Activity: Pictures are not part of the copy; reproduce the remaining data exactly.

Records for the exercise:
· · · · · · ·

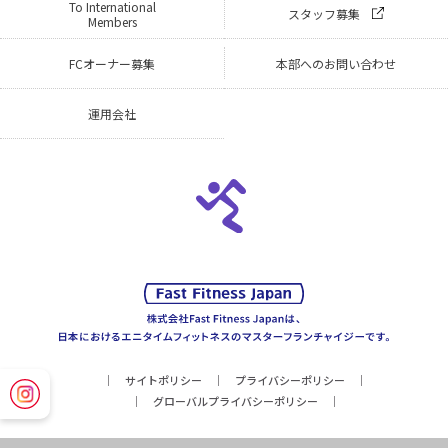
To International
スタッフ募集
Members
FCオーナー募集
本部へのお問い合わせ
運用会社
サイトポリシー
プライバシーポリシー
グローバルプライバシーポリシー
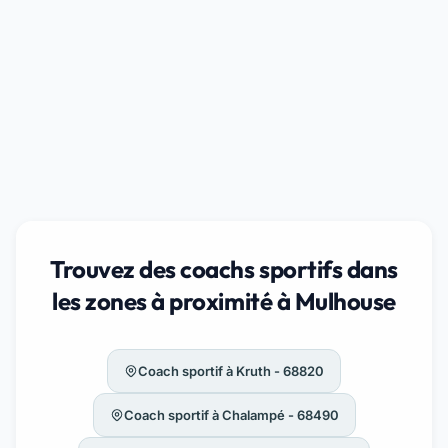
Trouvez des coachs sportifs dans
les zones à proximité à Mulhouse
Coach sportif à Kruth - 68820
Coach sportif à Chalampé - 68490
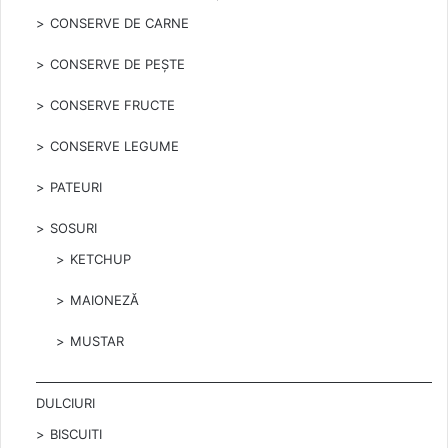
CONSERVE DE CARNE
CONSERVE DE PEȘTE
CONSERVE FRUCTE
CONSERVE LEGUME
PATEURI
SOSURI
KETCHUP
MAIONEZĂ
MUSTAR
DULCIURI
BISCUITI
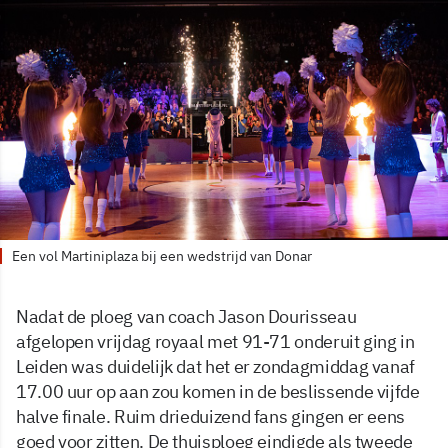
Een vol Martiniplaza bij een wedstrijd van Donar
Nadat de ploeg van coach Jason Dourisseau
afgelopen vrijdag royaal met 91-71 onderuit ging in
Leiden was duidelijk dat het er zondagmiddag vanaf
17.00 uur op aan zou komen in de beslissende vijfde
halve finale. Ruim drieduizend fans gingen er eens
goed voor zitten. De thuisploeg eindigde als tweede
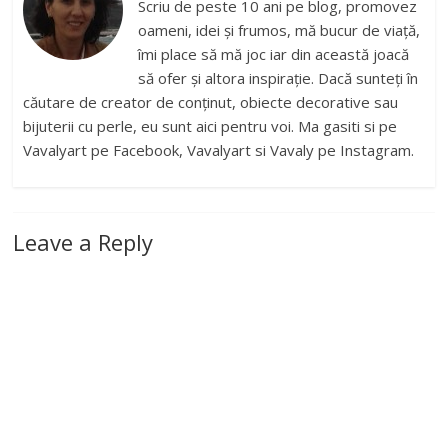
Scriu de peste 10 ani pe blog, promovez
oameni, idei și frumos, mă bucur de viață,
îmi place să mă joc iar din această joacă
să ofer și altora inspirație. Dacă sunteți în
căutare de creator de conținut, obiecte decorative sau
bijuterii cu perle, eu sunt aici pentru voi. Ma gasiti si pe
Vavalyart pe Facebook, Vavalyart si Vavaly pe Instagram.
Leave a Reply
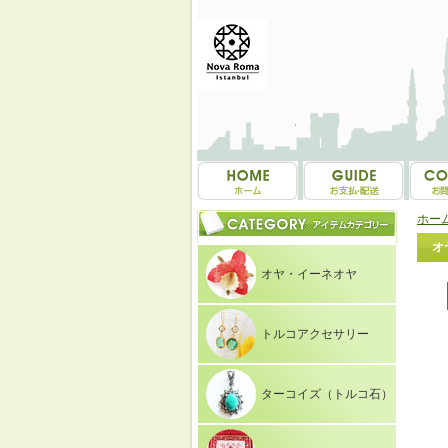
トルコ雑貨・トルコ土産専門店 NOVAROMA オヤ・
ホー
オ
オヤ・イーネオヤ
トルコアクセサリー
ターコイズ（トルコ石）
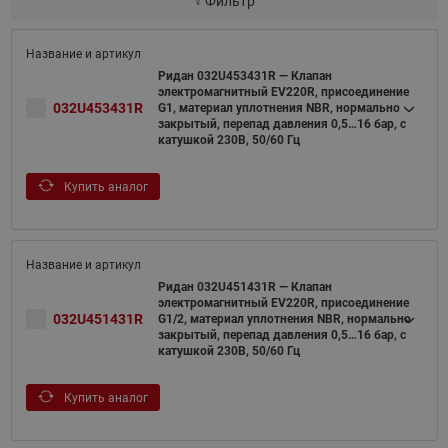
Фильтр
Ридан 032U453431R — Клапан
электромагнитный EV220R, присоединение
032U453431R
G1, материал уплотнения NBR, нормально
закрытый, перепад давления 0,5…16 бар, с
катушкой 230В, 50/60 Гц
Купить аналог
Ридан 032U451431R — Клапан
электромагнитный EV220R, присоединение
032U451431R
G1/2, материал уплотнения NBR, нормально
закрытый, перепад давления 0,5…16 бар, с
катушкой 230В, 50/60 Гц
Купить аналог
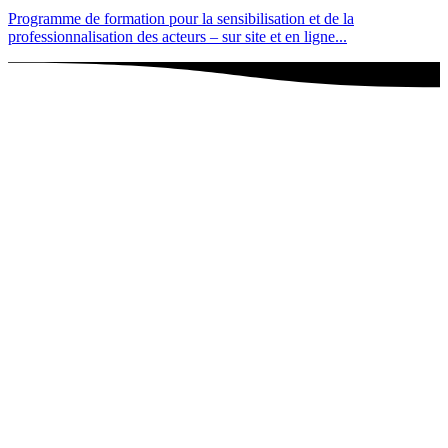
Programme de formation pour la sensibilisation et de la
professionnalisation des acteurs – sur site et en ligne...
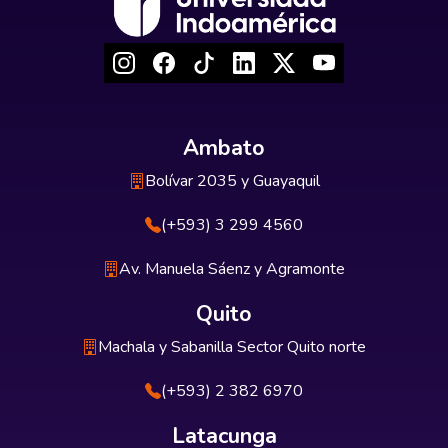
Ambato
Bolívar 2035 y Guayaquil
(+593) 3 299 4560
Av. Manuela Sáenz y Agramonte
Quito
Machala y Sabanilla Sector Quito norte
(+593) 2 382 6970
Latacunga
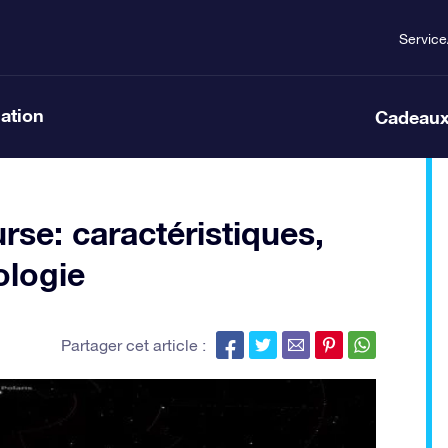
Service
lation
Cadeaux
urse: caractéristiques,
ologie
Partager cet article :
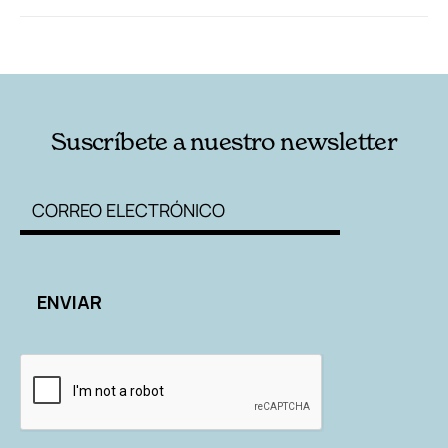
RELACIONADAS
AUTORES
Suscríbete a nuestro newsletter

· · · · · · ·

Written solution:
To International
スタッフ募集
Members
FCオーナー募集
本部へのお問い合わせ
運用会社
サイトポリシー
プライバシーポリシー
グローバルプライバシーポリシー
Trouvez des coachs sportifs dans
les zones à proximité à Mulhouse
Coach sportif à Kruth - 68820
Coach sportif à Chalampé - 68490
CONSERVE DE CARNE
CONSERVE DE PEȘTE
CONSERVE FRUCTE
CONSERVE LEGUME
PATEURI
SOSURI
KETCHUP
MAIONEZĂ
MUSTAR
DULCIURI
BISCUITI
Een vol Martiniplaza bij een wedstrijd van Donar
Nadat de ploeg van coach Jason Dourisseau
afgelopen vrijdag royaal met 91-71 onderuit ging in
Leiden was duidelijk dat het er zondagmiddag vanaf
17.00 uur op aan zou komen in de beslissende vijfde
halve finale. Ruim drieduizend fans gingen er eens
goed voor zitten. De thuisploeg eindigde als tweede
Scriu de peste 10 ani pe blog, promovez
oameni, idei și frumos, mă bucur de viață,
îmi place să mă joc iar din această joacă
să ofer și altora inspirație. Dacă sunteți în
căutare de creator de conținut, obiecte decorative sau
bijuterii cu perle, eu sunt aici pentru voi. Ma gasiti si pe
Vavalyart pe Facebook, Vavalyart si Vavaly pe Instagram.
Leave a Reply
トルコ雑貨・トルコ土産専門店 NOVAROMA オヤ・
ホー
オ
オヤ・イーネオヤ
トルコアクセサリー
ターコイズ（トルコ石）
Фильтр
Ридан 032U453431R — Клапан
электромагнитный EV220R, присоединение
032U453431R
G1, материал уплотнения NBR, нормально
закрытый, перепад давления 0,5…16 бар, с
катушкой 230В, 50/60 Гц
Купить аналог
Ридан 032U451431R — Клапан
электромагнитный EV220R, присоединение
032U451431R
G1/2, материал уплотнения NBR, нормально
закрытый, перепад давления 0,5…16 бар, с
катушкой 230В, 50/60 Гц
Купить аналог
Programme de formation pour la sensibilisation et de la
professionnalisation des acteurs – sur site et en ligne...
Ambato
Bolívar 2035 y Guayaquil
(+593) 3 299 4560
Av. Manuela Sáenz y Agramonte
Quito
Machala y Sabanilla Sector Quito norte
(+593) 2 382 6970
Latacunga
Service
lation
Cadeaux
urse: caractéristiques,
ologie
Partager cet article :
RELACIONADAS
AUTORES
Suscríbete a nuestro newsletter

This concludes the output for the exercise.